**Assignment**
Your job with the data below: print everything from the line that holds "You are a GUI" down to the line that holds "Erlebnisort Reden (211, 1262)", ends included, exactly, and nothing else.

_ _ _ _ _

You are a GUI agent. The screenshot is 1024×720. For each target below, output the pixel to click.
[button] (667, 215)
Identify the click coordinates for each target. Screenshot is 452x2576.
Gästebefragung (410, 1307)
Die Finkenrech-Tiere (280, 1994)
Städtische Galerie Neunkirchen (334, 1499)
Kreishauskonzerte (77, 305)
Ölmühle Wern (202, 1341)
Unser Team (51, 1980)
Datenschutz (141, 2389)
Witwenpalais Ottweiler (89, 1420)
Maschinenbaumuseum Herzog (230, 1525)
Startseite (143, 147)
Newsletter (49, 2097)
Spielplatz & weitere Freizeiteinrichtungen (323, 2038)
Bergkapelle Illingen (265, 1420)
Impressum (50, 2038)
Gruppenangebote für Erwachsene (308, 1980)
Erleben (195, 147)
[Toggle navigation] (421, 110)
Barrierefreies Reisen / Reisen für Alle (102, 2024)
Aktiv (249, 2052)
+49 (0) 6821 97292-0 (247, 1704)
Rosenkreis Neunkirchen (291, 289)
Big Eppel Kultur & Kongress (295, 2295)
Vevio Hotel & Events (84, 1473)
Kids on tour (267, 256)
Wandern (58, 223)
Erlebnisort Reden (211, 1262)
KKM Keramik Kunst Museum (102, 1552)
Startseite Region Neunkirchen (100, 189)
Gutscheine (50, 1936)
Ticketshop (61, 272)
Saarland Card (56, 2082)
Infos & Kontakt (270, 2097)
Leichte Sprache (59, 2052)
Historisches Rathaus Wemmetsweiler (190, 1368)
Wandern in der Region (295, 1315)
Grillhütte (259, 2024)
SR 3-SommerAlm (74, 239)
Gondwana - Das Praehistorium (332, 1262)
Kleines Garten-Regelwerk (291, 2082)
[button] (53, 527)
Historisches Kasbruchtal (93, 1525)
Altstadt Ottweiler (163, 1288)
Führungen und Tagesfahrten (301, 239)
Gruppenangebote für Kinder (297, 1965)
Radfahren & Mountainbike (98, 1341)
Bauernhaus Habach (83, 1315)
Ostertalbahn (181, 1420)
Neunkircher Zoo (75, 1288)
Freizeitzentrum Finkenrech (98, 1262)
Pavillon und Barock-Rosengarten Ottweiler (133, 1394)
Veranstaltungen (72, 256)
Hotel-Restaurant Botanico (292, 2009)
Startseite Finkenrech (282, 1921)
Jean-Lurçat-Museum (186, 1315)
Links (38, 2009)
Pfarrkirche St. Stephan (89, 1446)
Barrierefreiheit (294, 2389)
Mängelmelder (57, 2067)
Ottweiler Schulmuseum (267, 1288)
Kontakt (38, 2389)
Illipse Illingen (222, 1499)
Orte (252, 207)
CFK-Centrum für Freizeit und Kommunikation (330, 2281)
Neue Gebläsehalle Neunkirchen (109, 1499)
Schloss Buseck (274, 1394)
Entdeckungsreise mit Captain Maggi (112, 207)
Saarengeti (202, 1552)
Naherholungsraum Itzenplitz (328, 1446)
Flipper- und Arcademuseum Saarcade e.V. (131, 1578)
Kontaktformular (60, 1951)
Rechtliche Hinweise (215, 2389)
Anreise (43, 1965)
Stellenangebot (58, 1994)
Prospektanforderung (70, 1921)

_ _ _ _ _

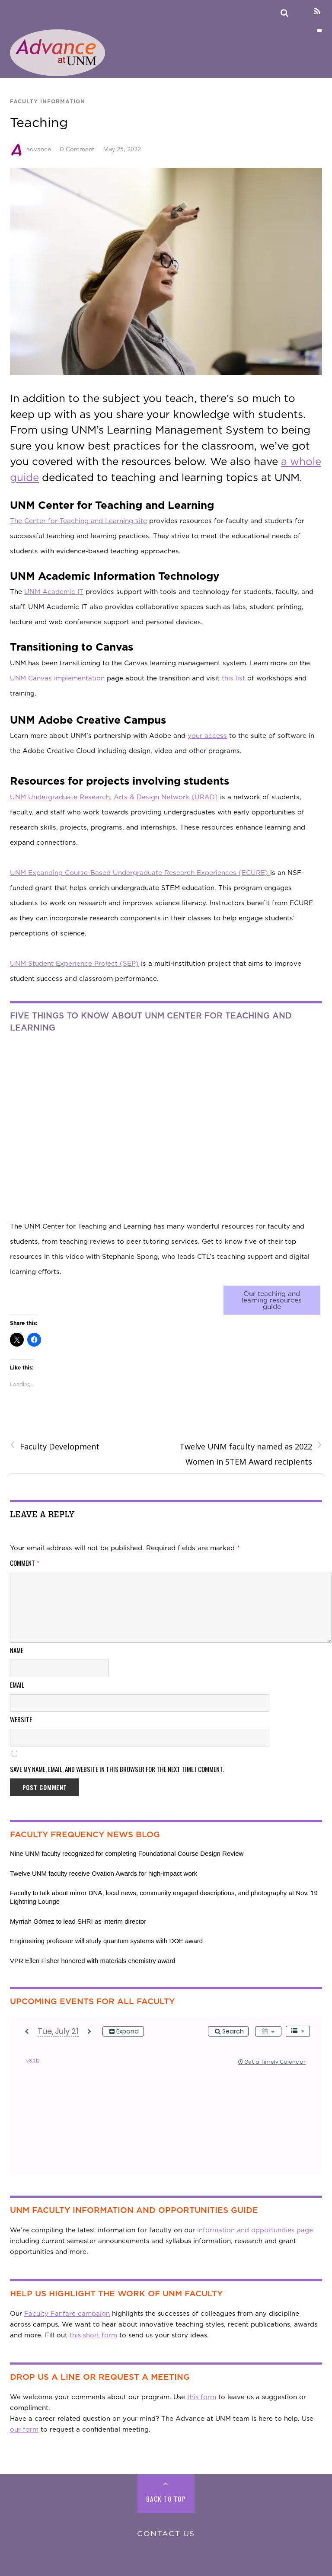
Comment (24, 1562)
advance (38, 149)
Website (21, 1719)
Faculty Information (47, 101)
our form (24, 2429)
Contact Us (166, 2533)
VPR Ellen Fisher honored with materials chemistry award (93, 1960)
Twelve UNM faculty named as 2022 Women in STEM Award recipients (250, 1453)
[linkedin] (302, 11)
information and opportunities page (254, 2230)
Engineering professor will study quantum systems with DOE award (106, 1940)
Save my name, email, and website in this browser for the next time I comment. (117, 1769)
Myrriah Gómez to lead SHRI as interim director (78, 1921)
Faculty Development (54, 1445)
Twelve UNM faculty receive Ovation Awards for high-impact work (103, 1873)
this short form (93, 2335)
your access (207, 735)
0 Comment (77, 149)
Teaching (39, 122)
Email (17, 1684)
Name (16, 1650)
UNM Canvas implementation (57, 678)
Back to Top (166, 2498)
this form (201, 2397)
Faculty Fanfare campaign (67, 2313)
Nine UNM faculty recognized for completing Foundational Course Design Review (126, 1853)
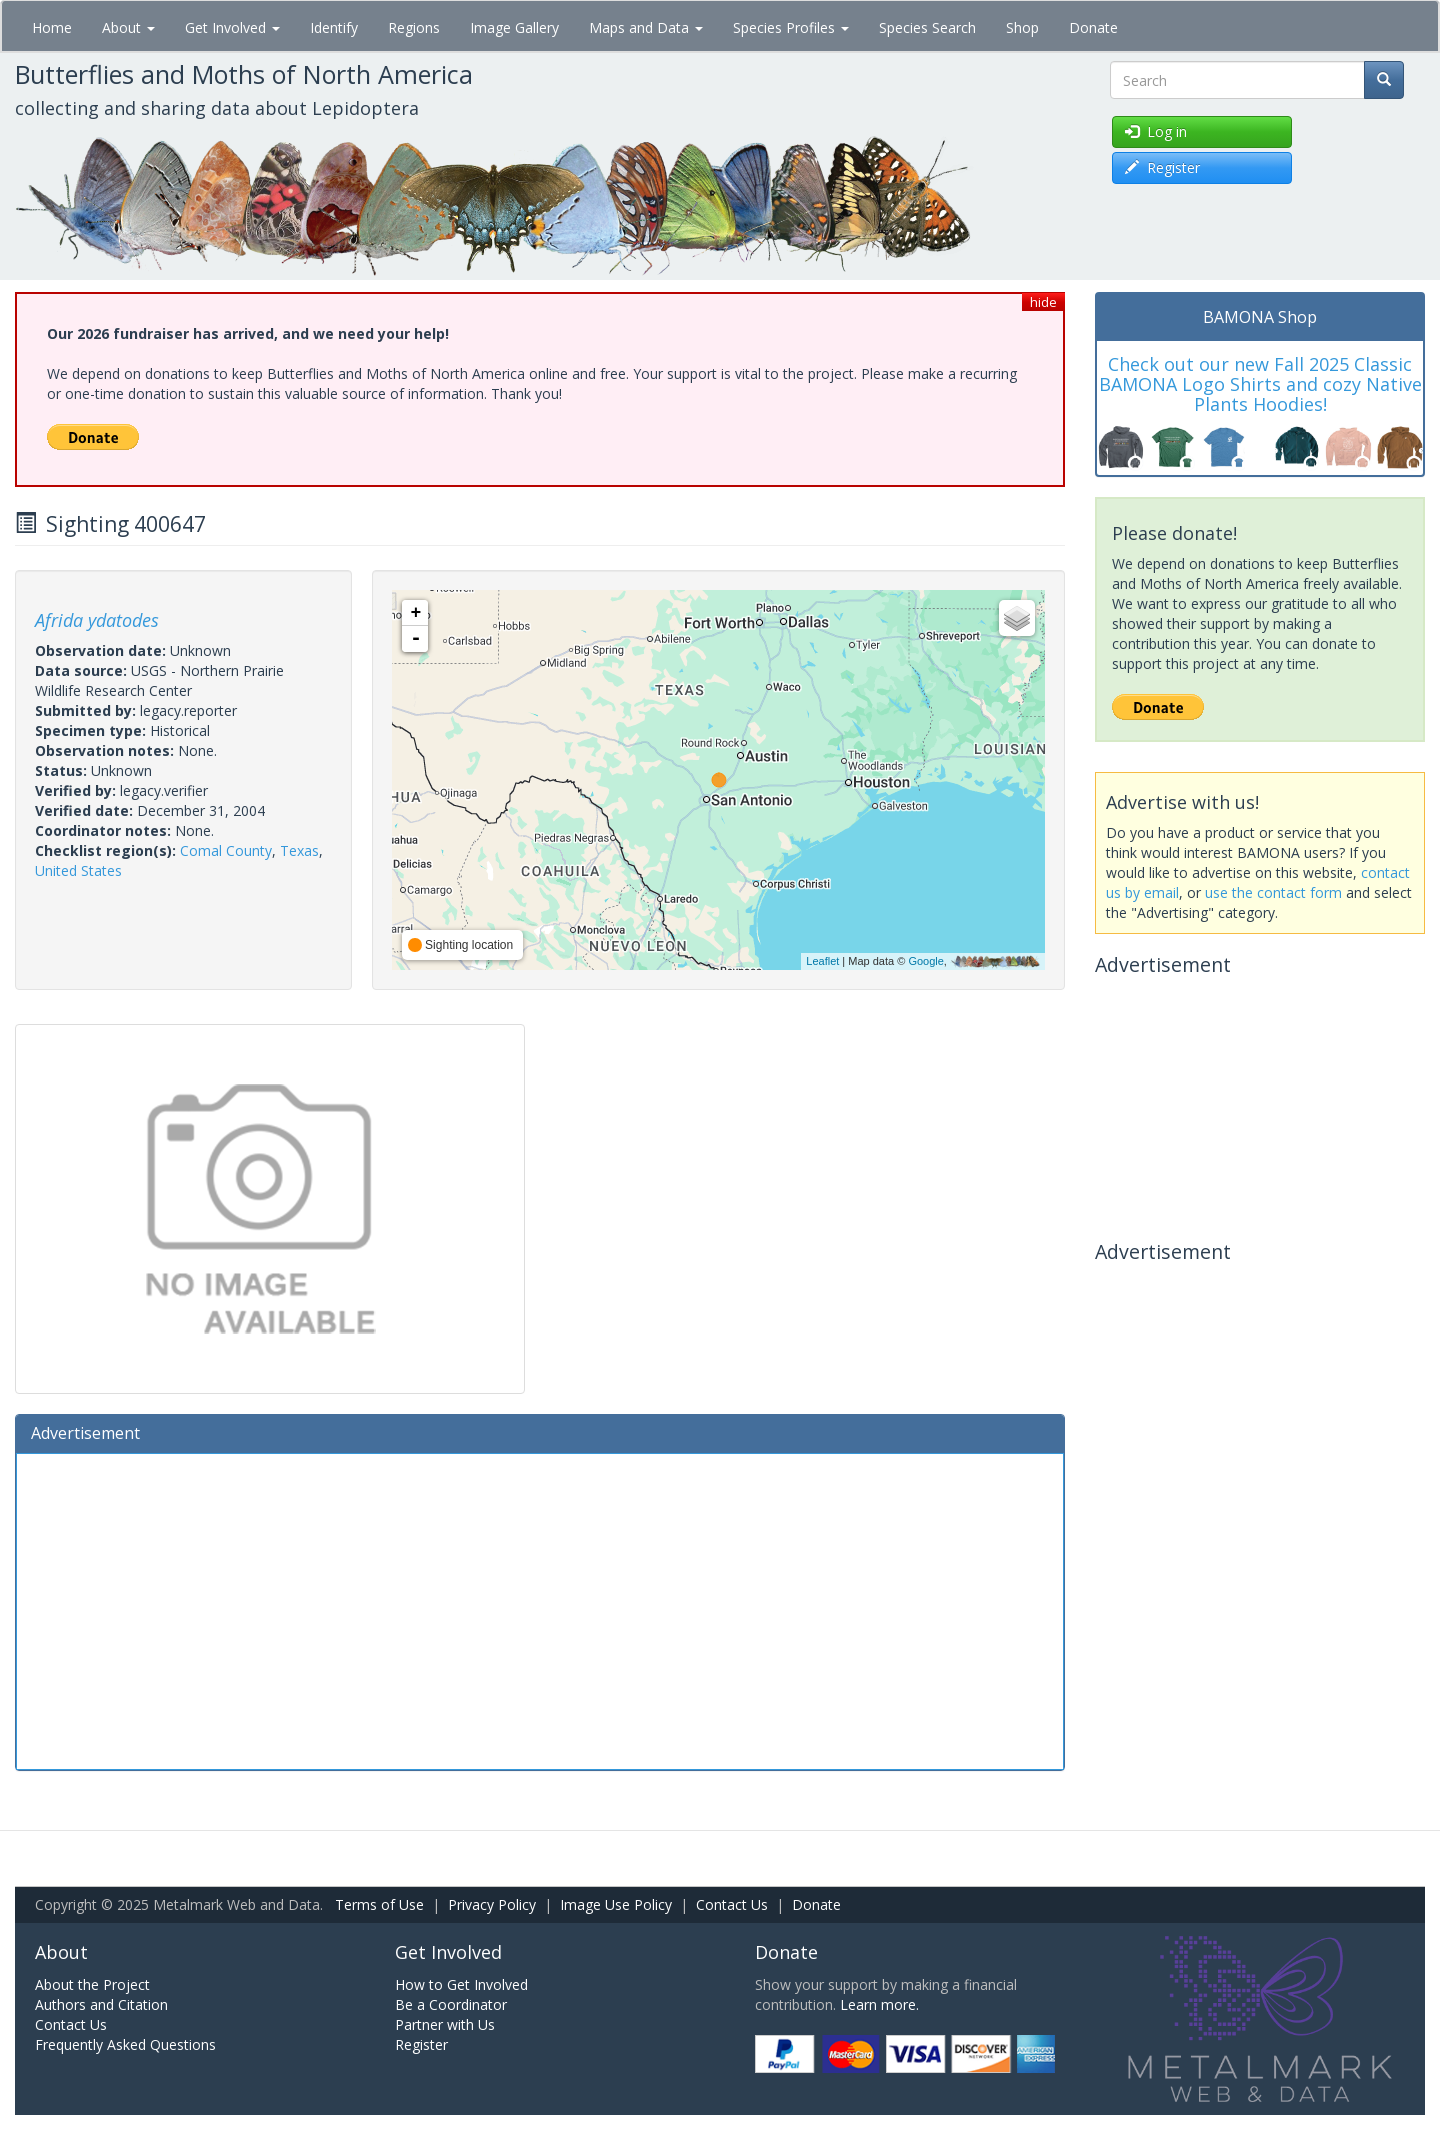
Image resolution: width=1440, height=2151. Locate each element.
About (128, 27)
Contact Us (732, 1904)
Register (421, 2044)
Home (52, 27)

_ _ _ _ _

**Result below**
You are a GUI agent. The screenshot is 1024×720. For each target below, output the pixel to click.
[button] (667, 215)
Identify the click coordinates for each target. Screenshot is 452x2576.
Gästebefragung (410, 1307)
Die Finkenrech-Tiere (280, 1994)
Städtische Galerie Neunkirchen (334, 1499)
Kreishauskonzerte (77, 305)
Ölmühle Wern (202, 1341)
Unser Team (51, 1980)
Datenschutz (141, 2389)
Witwenpalais Ottweiler (89, 1420)
Maschinenbaumuseum Herzog (230, 1525)
Startseite (143, 147)
Newsletter (49, 2097)
Spielplatz & weitere Freizeiteinrichtungen (323, 2038)
Bergkapelle Illingen (265, 1420)
Impressum (50, 2038)
Gruppenangebote für Erwachsene (308, 1980)
Erleben (195, 147)
[Toggle navigation] (421, 110)
Barrierefreies Reisen / Reisen für Alle (102, 2024)
Aktiv (249, 2052)
+49 (0) 6821 97292-0 (247, 1704)
Rosenkreis Neunkirchen (291, 289)
Big Eppel Kultur & Kongress (295, 2295)
Vevio Hotel & Events (84, 1473)
Kids on tour (267, 256)
Wandern (58, 223)
Erlebnisort Reden (211, 1262)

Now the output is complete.